= Exercise =
Gather all lines in the records below that include the word "устройства".

= Material for the task =
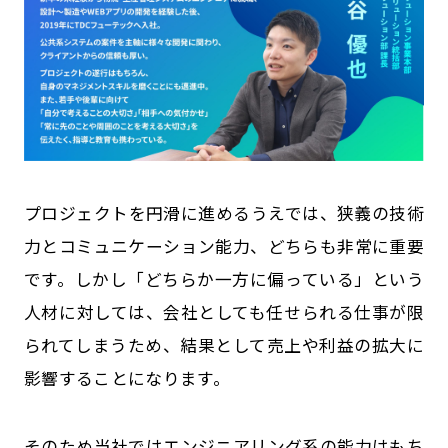
プロジェクトを円滑に進めるうえでは、狭義の技術
力とコミュニケーション能力、どちらも非常に重要
です。しかし「どちらか一方に偏っている」という
人材に対しては、会社としても任せられる仕事が限
られてしまうため、結果として売上や利益の拡大に
影響することになります。
そのため当社ではエンジニアリング系の能力はもち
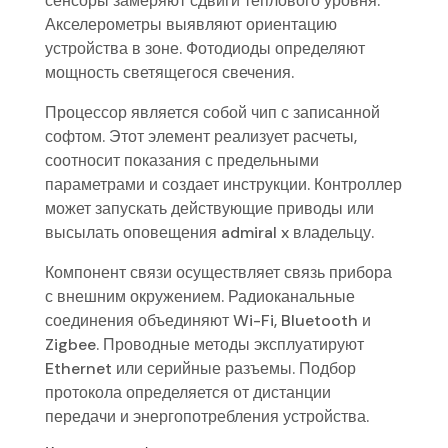
сенсоры замеряют сдвиги теплового уровня.
Акселерометры выявляют ориентацию
устройства в зоне. Фотодиоды определяют
мощность светящегося свечения.
Процессор является собой чип с записанной
софтом. Этот элемент реализует расчеты,
соотносит показания с предельными
параметрами и создает инструкции. Контроллер
может запускать действующие приводы или
высылать оповещения admiral x владельцу.
Компонент связи осуществляет связь прибора
с внешним окружением. Радиоканальные
соединения объединяют Wi-Fi, Bluetooth и
Zigbee. Проводные методы эксплуатируют
Ethernet или серийные разъемы. Подбор
протокола определяется от дистанции
передачи и энергопотребления устройства.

= Your solution =
устройства в зоне. Фотодиоды определяют
передачи и энергопотребления устройства.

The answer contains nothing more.